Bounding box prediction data
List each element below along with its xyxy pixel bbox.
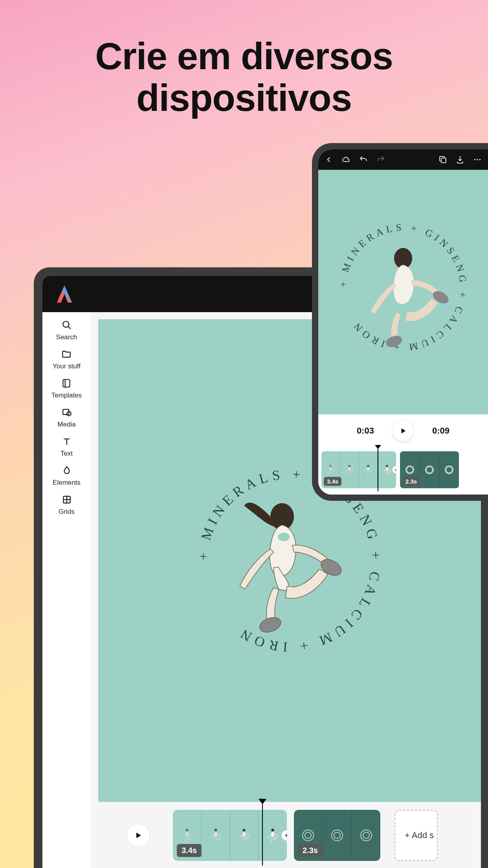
- play-button[interactable]: [393, 421, 413, 441]
- sidebar-item-media[interactable]: Media: [57, 406, 75, 428]
- add-scene-label: + Add s: [405, 830, 434, 840]
- svg-rect-12: [441, 158, 446, 163]
- grids-icon: [61, 494, 73, 506]
- add-scene-button[interactable]: + Add s: [394, 810, 438, 861]
- hero-line1: Crie em diversos: [95, 35, 393, 77]
- templates-icon: [61, 377, 72, 389]
- duplicate-icon[interactable]: [438, 154, 448, 165]
- svg-point-0: [63, 321, 69, 327]
- current-time: 0:03: [357, 426, 374, 436]
- laptop-timeline: 3.4s + 2.3s + Add s: [91, 802, 481, 868]
- hero-line2: dispositivos: [136, 77, 352, 119]
- svg-point-14: [477, 159, 478, 160]
- dancer-figure-icon: [198, 476, 367, 645]
- clip-duration-badge: 2.3s: [402, 477, 420, 486]
- folder-icon: [61, 348, 72, 360]
- clip-duration-badge: 3.4s: [324, 477, 341, 486]
- timeline-clip-1[interactable]: 3.4s +: [321, 451, 396, 488]
- play-button[interactable]: [127, 824, 150, 847]
- sidebar-item-elements[interactable]: Elements: [53, 465, 81, 487]
- sidebar-item-text[interactable]: Text: [61, 436, 73, 458]
- sidebar-item-label: Media: [57, 421, 75, 428]
- sidebar-item-label: Search: [56, 333, 77, 341]
- sidebar-item-label: Templates: [51, 392, 82, 399]
- phone-device: + MINERALS + GINSENG + CALCIUM + IRON 0:…: [312, 143, 488, 501]
- svg-point-13: [474, 159, 476, 160]
- undo-icon[interactable]: [358, 154, 369, 165]
- sidebar-item-label: Text: [61, 450, 73, 458]
- svg-line-1: [68, 326, 71, 329]
- adobe-express-logo-icon: [54, 284, 75, 304]
- phone-timeline: 3.4s + 2.3s: [318, 447, 488, 495]
- clip-duration-badge: 3.4s: [177, 844, 202, 857]
- back-icon[interactable]: [324, 154, 334, 165]
- download-icon[interactable]: [455, 154, 465, 165]
- editor-sidebar: Search Your stuff Templates: [42, 312, 91, 868]
- sidebar-item-grids[interactable]: Grids: [59, 494, 75, 516]
- sidebar-item-label: Grids: [59, 508, 75, 516]
- timeline-clip-2[interactable]: 2.3s: [400, 451, 459, 488]
- playhead[interactable]: [378, 448, 378, 491]
- timeline-clip-2[interactable]: 2.3s: [294, 810, 380, 861]
- media-icon: [61, 406, 73, 418]
- elements-icon: [61, 465, 73, 476]
- sidebar-item-label: Your stuff: [53, 362, 81, 370]
- phone-canvas[interactable]: + MINERALS + GINSENG + CALCIUM + IRON: [318, 170, 488, 414]
- svg-point-8: [278, 533, 290, 541]
- clip-duration-badge: 2.3s: [298, 844, 323, 857]
- cloud-icon[interactable]: [341, 154, 351, 165]
- dancer-figure-icon: [338, 227, 468, 357]
- text-icon: [61, 436, 73, 447]
- more-icon[interactable]: [472, 154, 482, 165]
- sidebar-item-label: Elements: [53, 479, 81, 487]
- hero-title: Crie em diversos dispositivos: [0, 35, 488, 118]
- sidebar-item-templates[interactable]: Templates: [51, 377, 82, 399]
- redo-icon[interactable]: [376, 154, 386, 165]
- timeline-clip-1[interactable]: 3.4s +: [173, 810, 287, 861]
- search-icon: [61, 319, 73, 331]
- svg-point-10: [257, 615, 283, 635]
- total-time: 0:09: [432, 426, 449, 436]
- svg-point-15: [479, 159, 481, 160]
- phone-playback-bar: 0:03 0:09: [318, 414, 488, 447]
- sidebar-item-search[interactable]: Search: [56, 319, 77, 341]
- sidebar-item-yourstuff[interactable]: Your stuff: [53, 348, 81, 370]
- svg-rect-2: [63, 379, 70, 387]
- playhead[interactable]: [262, 803, 263, 866]
- phone-toolbar: [318, 149, 488, 170]
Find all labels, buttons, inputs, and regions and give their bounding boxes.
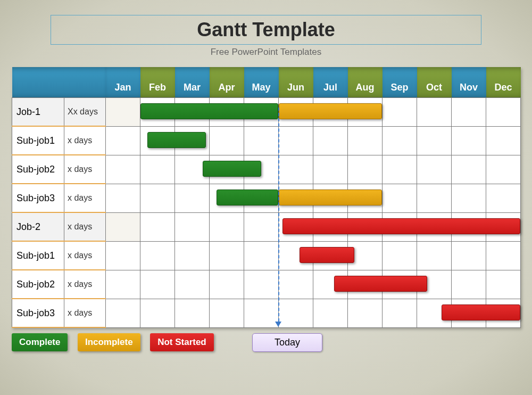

WHAT YOU ARE ASKED TO DO: Apart from the pictures, return every entry above exactly as given.

EXERCISE ANSWER:
List each element below along with its xyxy pixel bbox.
- play-button[interactable]: [393, 421, 413, 441]
- sidebar-item-media[interactable]: Media: [57, 406, 75, 428]
- add-scene-label: + Add s: [405, 830, 434, 840]
- svg-rect-12: [441, 158, 446, 163]
- grids-icon: [61, 494, 73, 506]
- add-scene-button[interactable]: + Add s: [394, 810, 438, 861]
- hero-line1: Crie em diversos: [95, 35, 393, 77]
- templates-icon: [61, 377, 72, 389]
- duplicate-icon[interactable]: [438, 154, 448, 165]
- svg-point-0: [63, 321, 69, 327]
- current-time: 0:03: [357, 426, 374, 436]
- laptop-timeline: 3.4s + 2.3s + Add s: [91, 802, 481, 868]
- hero-line2: dispositivos: [136, 77, 352, 119]
- svg-point-14: [477, 159, 478, 160]
- dancer-figure-icon: [198, 476, 367, 645]
- clip-duration-badge: 2.3s: [402, 477, 420, 486]
- folder-icon: [61, 348, 72, 360]
- clip-duration-badge: 3.4s: [324, 477, 341, 486]
- timeline-clip-1[interactable]: 3.4s +: [321, 451, 396, 488]
- play-button[interactable]: [127, 824, 150, 847]
- sidebar-item-elements[interactable]: Elements: [53, 465, 81, 487]
- sidebar-item-text[interactable]: Text: [61, 436, 73, 458]
- sidebar-item-label: Media: [57, 421, 75, 428]
- sidebar-item-label: Search: [56, 333, 77, 341]
- sidebar-item-label: Templates: [51, 392, 82, 399]
- phone-device: + MINERALS + GINSENG + CALCIUM + IRON 0:…: [312, 143, 488, 501]
- svg-point-13: [474, 159, 476, 160]
- undo-icon[interactable]: [358, 154, 369, 165]
- sidebar-item-label: Text: [61, 450, 73, 458]
- svg-line-1: [68, 326, 71, 329]
- adobe-express-logo-icon: [54, 284, 75, 304]
- phone-timeline: 3.4s + 2.3s: [318, 447, 488, 495]
- clip-duration-badge: 3.4s: [177, 844, 202, 857]
- back-icon[interactable]: [324, 154, 334, 165]
- download-icon[interactable]: [455, 154, 465, 165]
- editor-sidebar: Search Your stuff Templates: [42, 312, 91, 868]
- sidebar-item-grids[interactable]: Grids: [59, 494, 75, 516]
- sidebar-item-label: Grids: [59, 508, 75, 516]
- timeline-clip-2[interactable]: 2.3s: [400, 451, 459, 488]
- playhead[interactable]: [378, 448, 378, 491]
- timeline-clip-2[interactable]: 2.3s: [294, 810, 380, 861]
- media-icon: [61, 406, 73, 418]
- elements-icon: [61, 465, 73, 476]
- sidebar-item-label: Your stuff: [53, 362, 81, 370]
- phone-canvas[interactable]: + MINERALS + GINSENG + CALCIUM + IRON: [318, 170, 488, 414]
- svg-point-8: [278, 533, 290, 541]
- clip-duration-badge: 2.3s: [298, 844, 323, 857]
- cloud-icon[interactable]: [341, 154, 351, 165]
- dancer-figure-icon: [338, 227, 468, 357]
- text-icon: [61, 436, 73, 447]
- more-icon[interactable]: [472, 154, 482, 165]
- sidebar-item-label: Elements: [53, 479, 81, 487]
- hero-title: Crie em diversos dispositivos: [0, 35, 488, 118]
- sidebar-item-templates[interactable]: Templates: [51, 377, 82, 399]
- redo-icon[interactable]: [376, 154, 386, 165]
- timeline-clip-1[interactable]: 3.4s +: [173, 810, 287, 861]
- search-icon: [61, 319, 73, 331]
- svg-point-10: [257, 615, 283, 635]
- total-time: 0:09: [432, 426, 449, 436]
- svg-point-15: [479, 159, 481, 160]
- phone-playback-bar: 0:03 0:09: [318, 414, 488, 447]
- sidebar-item-search[interactable]: Search: [56, 319, 77, 341]
- sidebar-item-yourstuff[interactable]: Your stuff: [53, 348, 81, 370]
- svg-rect-2: [63, 379, 70, 387]
- playhead[interactable]: [262, 803, 263, 866]
- phone-toolbar: [318, 149, 488, 170]
Find all labels, buttons, inputs, and regions and give their bounding boxes.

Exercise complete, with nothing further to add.